Subsetting GEDI L4A Footprints

Subsetting GEDI L4A Footprints#

This tutorial will demonstrate how to subset Global Ecosystem Dynamics Investigation (GEDI) L4A Footprint Level Aboveground Biomass Density (AGBD)[Dubayah et al., 2022] dataset to a study area of interest. GEDI L4A dataset is available for the period starting 2019-04-17 and covers latitudes of 52 North to 52 South. GEDI L4A data files are natively in HDF5 format, and each file represents one International Space Station (ISS) orbit.

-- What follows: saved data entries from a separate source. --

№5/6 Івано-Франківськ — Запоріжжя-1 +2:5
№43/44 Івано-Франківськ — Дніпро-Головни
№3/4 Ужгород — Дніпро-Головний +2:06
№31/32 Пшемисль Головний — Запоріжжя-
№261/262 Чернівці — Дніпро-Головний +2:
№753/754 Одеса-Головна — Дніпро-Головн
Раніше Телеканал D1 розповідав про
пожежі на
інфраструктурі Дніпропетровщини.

The previous tutorial explains how to download GEDI L4A files for a study area of interest (bounding box or polygon) and a specific period. Once all the GEDI L4A files are downloaded, the global orbits of GEDI L4A can be clipped or subsetted to the study area of interest.

Learning Objectives

Learn how to download GEDI L4A data by space (study area).
Learn how to subset downloaded GEDI L4A dataset for an area of interest.
Create a map of the GEDI shots showing AGBD

Requirements#

Additional prerequisites are provided here.

import h5py
import pandas as pd
import geopandas as gpd
import contextily as ctx
import h5py
import numpy as np
import earthaccess
from glob import glob
from os import path
from shapely.geometry import MultiPolygon, Polygon
from shapely.ops import orient

1. Polygonal Area of Interest#

We will use the boundary of the Great Smokey Mountain National Park (GRSM) to demonstrate the spatial subsetting process. The boundary file is in ESRI Shapefile format in the folder called grsm in the repository. Let’s read the boundary file and print out its coordinate system.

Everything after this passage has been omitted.